Games are still mostly polygon based due to tooling (Even Unreal Nanite is a special variation of handling polygons), some engines have tried voxels (Teardown, Minecraft genererates polygons and would fall in the previous category as far as rendering goes) or even implict surface modes by composing SDF'y primitives (Dreams on Playstation and more recently unbound.io).

All of these have fairly "exact" representations, and generation techniques are also often fairly "exact" in trying to create worlds that won't break physics engines(big part) or rendering engines, often hand-crafted algorithms but nothing really that really stopped neural networks from being used on a higher level.

One important detail in most generation systems in games is that they are often built to be controllable to work with game-logic (think how Minecraft generates the world to include biomes,villages,etc) or more or less artist controllable.

3d scanning has often relied on point-clouds, but were heavy, full of holes,etc and have been infeasible for direct rendering for long so many methods were developed to make decent polygon meshes.

Nerf's and Gaussian splatting(GS) started appearing a few years back, these are more "approximate" and totally ignore polygon generation instead relying on quantization of the world into NN-matrix-"fields"(NERF) or fuzzy-point-clouds (GS), visually these have been impressive since they managed to capture "real" images well.

This system is built on GS since that probably meshed fairly well with neural network token and diffusion techniques for encoding inputs (images, texts).

They do mention mesh exports (there has been some research into polygon generation from GS).

If the system scales to huge worlds this could change game-dev, and there seems to be some aim with the control methods, but it'd probably require more control and world/asset management since you need predictability with existing things to produce in the long term (same as with code agents).

ehnto an hour ago | parent | next [-]

Your later point is what makes me think this doesn't have comprehensive legs, just niche usage.

A typical game has thousands of hand placed nodes in 3D space, that do things like place lights, trigger story beats, account for physics and collisions etc. That wouldn't change with Gaussian splats, but if you needed to edit the world then even with deterministic generation, the whole world might change, and all your gameplay nodes are now misplaced.

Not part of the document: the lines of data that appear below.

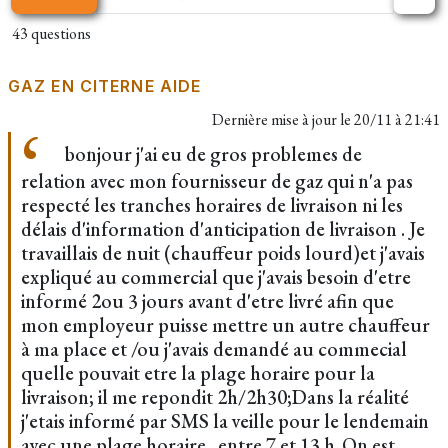
43 questions
GAZ EN CITERNE AIDE
Dernière mise à jour le
20/11 à 21:41
bonjour j'ai eu de gros problemes de
relation avec mon fournisseur de gaz qui n'a pas
respecté les tranches horaires de livraison ni les
délais d'information d'anticipation de livraison . Je
travaillais de nuit (chauffeur poids lourd)et j'avais
expliqué au commercial que j'avais besoin d'etre
informé 2ou 3 jours avant d'etre livré afin que
mon employeur puisse mettre un autre chauffeur
à ma place et /ou j'avais demandé au commecial
quelle pouvait etre la plage horaire pour la
livraison; il me repondit 2h/2h30;Dans la réalité
j'etais informé par SMS la veille pour le lendemain
avec une plage horaire ..entre 7 et 13 h .On est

That doesn't matter for some games, but I think it does matter for most.

AlexisArgyriou an hour ago | parent | prev [-]

You could in theory combine point clouds and Nanite: cull sub-pixel points and generate geometry on the fly by filling the voids between remaining points with polygons. The main issue is bandwidth, GPUs are barely able to handle Nanite; and this would be at least an order of magnitude more complex to do at runtime. Nanite is doing a lot of offline precomputation, storing some sort of intermediate models etc.

mountainriver 7 hours ago | parent | prev | next [-]

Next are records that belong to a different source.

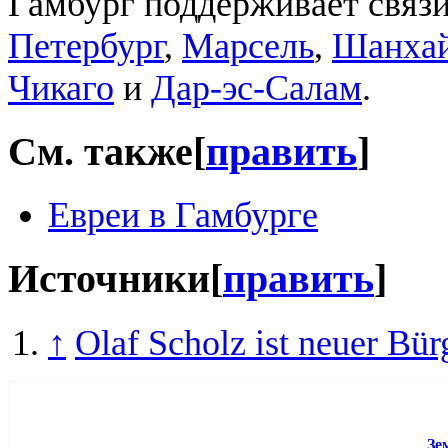
Гамбург поддерживает связ
Петербург
,
Марсель
,
Шанха
Чикаго
и
Дар-эс-Салам
.
См. также
[
править
]
Евреи в Гамбурге
Источники
[
править
]
↑
Olaf Scholz ist neuer Bür
Зе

The model is predicting what the state of the world would look like after a given action.

Along with entertainment, they can be used for simulation training for robots. And allow for imagining potential trajectories

7 hours ago | parent | next [-]
[deleted]
echelon 7 hours ago | parent | prev | next [-]

Marble is not that type of world model. It generates static Gaussian Splat assets that you can render using 3D libraries.

ghayes 7 hours ago | parent | prev [-]

Whenever I see these and play with models like this (and the demos on this page), the movement in the world always feel like a dolly zoom. Things in the distance tend to stay in the distance, even as the camera moves in that direction, and only the local area changes features.

[0] https://en.wikipedia.org/wiki/Dolly_zoom

echelon 7 hours ago | parent | prev [-]

This "world model" is Image to Gaussian Splat. This is a static render that a web-based Gaussian Splat viewer then renders.

Other "world model"s are Image + (keyboard input) to Video or Streaming Images, that effectively function like a game engine / video hybrid.